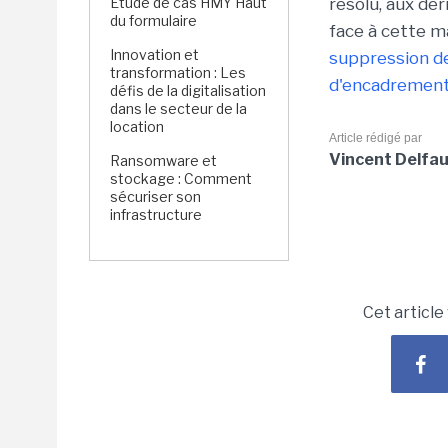
Étude de cas HMY Haut
résolu, aux der
du formulaire
face à cette m
Innovation et
suppression d
transformation : Les
d'encadremen
défis de la digitalisation
dans le secteur de la
location
Article rédigé par
Vincent Delfa
Ransomware et
stockage : Comment
sécuriser son
infrastructure
Cet article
▬▬▬▬▬▬
Assigned task - Since pictures are not part of the copy, set down only the remaining data exactly.

Solution for this exercise -
Étude de cas HMY Haut
résolu, aux der
du formulaire
face à cette m
Innovation et
suppression d
transformation : Les
d'encadremen
défis de la digitalisation
dans le secteur de la
location
Article rédigé par
Vincent Delfa
Ransomware et
stockage : Comment
sécuriser son
infrastructure
Cet article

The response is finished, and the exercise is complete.